Published online 2008 December 15. doi: 10.1051/medsci/200824121009.

VGLUT3, un acteur insoupçonné de la transmission cholinergique striatale

Bénédicte Amilhon* and Salah El Mestikawy

Inserm U513, Neurobiologie et Psychiatrie, Université Pierre et Marie Curie, Bâtiment B, 4e étage, case courrier 37, 9, quai Saint Bernard, 75252 Paris Cedex 5, France
Corresponding author.
Le glutamate et les VGLUT

Le glutamate est non seulement un acide aminé essentiel au métabolisme de toute cellule, mais aussi le principal neurotransmetteur excitateur du cerveau (utilisé par plus de 30 % des neurones). Les neurones glutamatergiques sont présents dans toutes les structures et participent à l’ensemble des fonctions cérébrales.

Avant d’être libéré à l’arrivée d’un potentiel d’action, le glutamate, comme tous les neurotransmetteurs, est accumulé par des transporteurs dans des organites appelés vésicules synaptiques.

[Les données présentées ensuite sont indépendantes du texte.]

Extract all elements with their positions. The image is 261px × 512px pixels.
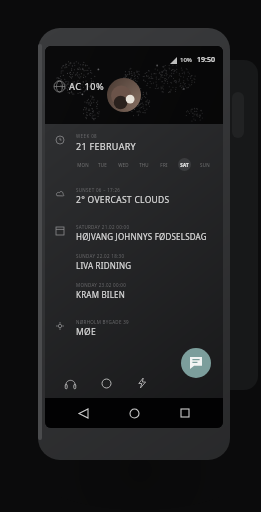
button[interactable]: Messages [181,348,211,378]
button[interactable]: SUN [198,158,211,171]
staticText: 19:50 [197,55,215,65]
staticText: 21 FEBRUARY [76,140,136,152]
button[interactable]: WEEK 08 [45,130,223,174]
staticText: WEEK 08 [76,133,98,139]
button[interactable]: SATURDAY 21.02 00:00 [45,221,223,303]
staticText: 2° OVERCAST CLOUDS [76,194,170,206]
button[interactable]: SUNSET 06 – 17:26 [45,184,223,209]
button[interactable]: Assistant [95,372,117,394]
staticText: NØRHOLM BYGADE 39 [76,319,129,325]
button[interactable]: Home [121,400,147,426]
button[interactable]: MON [76,158,89,171]
staticText: SUNSET 06 – 17:26 [76,187,121,193]
staticText: THU [139,162,149,168]
staticText: SATURDAY 21.02 00:00 [76,224,130,230]
button[interactable]: Back [70,400,96,426]
staticText: SUNDAY 22.02 18:30 [76,253,125,259]
staticText: AC 10% [69,80,105,92]
button[interactable]: THU [137,158,150,171]
button[interactable]: NØRHOLM BYGADE 39 [45,316,223,341]
button[interactable]: AC 10% [52,78,107,94]
staticText: KRAM BILEN [76,289,126,300]
staticText: TUE [98,162,107,168]
staticText: HØJVANG JOHNNYS FØDSELSDAG [76,231,207,242]
staticText: LIVA RIDNING [76,260,132,271]
button[interactable]: FRI [157,158,170,171]
staticText: FRI [160,162,168,168]
staticText: SAT [180,162,189,168]
button[interactable]: Profile [107,78,141,112]
button[interactable]: Flash [131,372,153,394]
staticText: MØE [76,326,96,338]
staticText: SUN [200,162,210,168]
staticText: 10% [180,56,192,64]
button[interactable]: SAT [178,158,191,171]
button[interactable]: Music [59,372,81,394]
button[interactable]: TUE [96,158,109,171]
button[interactable]: WED [117,158,130,171]
staticText: WED [118,162,129,168]
staticText: MON [77,162,89,168]
button[interactable]: Recents [172,400,198,426]
staticText: MONDAY 23.02 00:00 [76,282,127,288]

Trois transporteurs vésiculaires du glutamate (VGLUT1 à - 3) ont été découverts au début de ce siècle [ 13]. Ces protéines sont à la fois des marqueurs fonctionnels et anatomiques des neurones glutamatergiques. Depuis leur découverte, notre vision de la neurotransmission glutamatergique a considérablement évolué.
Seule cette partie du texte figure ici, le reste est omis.